この時はまだあんなことなるとも知らずに…ー。
〈ユーベルサイド〉
「ルナ、ノワール、貴女達を呼んだのは他でない。勇者一行について話がしたかったからよ。貴女達から情報が欲しいの。最近彼らが何かおかしい動きをしているってアルビノから情報がきたのよ。」
「アイツらがおかしいのはいつもだと思うけど…。」
「ノワール…」
「だってアイツらいつもコソコソと私達を蔑んで…おかしい以外の何でもないって。」
「そういうことじゃなくて…追放した筈の貴女達を探しているらしいの。

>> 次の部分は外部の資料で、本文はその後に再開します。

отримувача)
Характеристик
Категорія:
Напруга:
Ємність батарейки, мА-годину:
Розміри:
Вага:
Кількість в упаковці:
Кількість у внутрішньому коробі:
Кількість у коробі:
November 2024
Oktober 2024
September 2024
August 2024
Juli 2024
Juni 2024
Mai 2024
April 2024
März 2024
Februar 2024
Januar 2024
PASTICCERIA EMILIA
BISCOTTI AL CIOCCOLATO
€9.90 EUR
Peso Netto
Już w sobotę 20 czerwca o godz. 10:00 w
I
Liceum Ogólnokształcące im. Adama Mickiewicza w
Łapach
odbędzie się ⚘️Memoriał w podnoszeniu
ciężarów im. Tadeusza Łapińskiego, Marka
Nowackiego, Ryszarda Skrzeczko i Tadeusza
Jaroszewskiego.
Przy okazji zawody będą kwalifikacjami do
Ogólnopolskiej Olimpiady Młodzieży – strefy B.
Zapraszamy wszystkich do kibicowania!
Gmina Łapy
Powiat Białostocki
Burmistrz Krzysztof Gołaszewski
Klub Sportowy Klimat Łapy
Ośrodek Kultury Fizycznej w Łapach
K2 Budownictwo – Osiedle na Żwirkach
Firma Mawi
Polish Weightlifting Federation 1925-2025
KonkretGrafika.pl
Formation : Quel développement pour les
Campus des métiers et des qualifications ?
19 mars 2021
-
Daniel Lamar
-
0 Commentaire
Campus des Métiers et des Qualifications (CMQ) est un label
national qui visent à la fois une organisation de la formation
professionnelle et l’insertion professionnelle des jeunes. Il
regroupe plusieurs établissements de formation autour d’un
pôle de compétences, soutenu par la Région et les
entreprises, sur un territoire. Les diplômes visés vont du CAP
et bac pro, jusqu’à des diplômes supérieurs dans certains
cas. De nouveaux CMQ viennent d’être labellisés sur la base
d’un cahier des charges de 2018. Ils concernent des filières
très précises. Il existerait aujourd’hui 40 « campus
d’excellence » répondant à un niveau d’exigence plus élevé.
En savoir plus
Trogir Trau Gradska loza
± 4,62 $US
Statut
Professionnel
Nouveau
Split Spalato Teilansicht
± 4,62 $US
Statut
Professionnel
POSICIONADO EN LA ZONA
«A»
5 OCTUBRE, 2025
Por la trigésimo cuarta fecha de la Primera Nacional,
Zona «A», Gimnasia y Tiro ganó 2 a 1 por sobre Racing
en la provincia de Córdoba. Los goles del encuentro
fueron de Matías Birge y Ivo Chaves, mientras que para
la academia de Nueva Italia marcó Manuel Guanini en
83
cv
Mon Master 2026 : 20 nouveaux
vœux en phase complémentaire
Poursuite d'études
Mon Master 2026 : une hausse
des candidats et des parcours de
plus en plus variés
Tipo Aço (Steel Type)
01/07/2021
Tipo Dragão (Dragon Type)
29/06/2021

ルナを盾にするような人達が…よ?とりあえず、ルナはどうして勇者一行仲間になったのか…聞きたくて。」
「元々ギルドで野良として活動していて…たまたま、同じミッションを受けてミッション先で出くわしたの。その時はまだ、ファイゲとスポイルド、スコッレットだけだった。会ったときにはスポイルドが魔物に食われそうなとこで私はそれを助けた。そしたらスコッレットに仲間誘われて…。最初は断ったんだけど、あまりにもしつこいから了承したの。」
「ちょっとまって、ファイゲじゃないの?」
ノワールもこの話を聞くのは初めてのようで驚いている。何故、リーダーであるファイゲじゃないのかと。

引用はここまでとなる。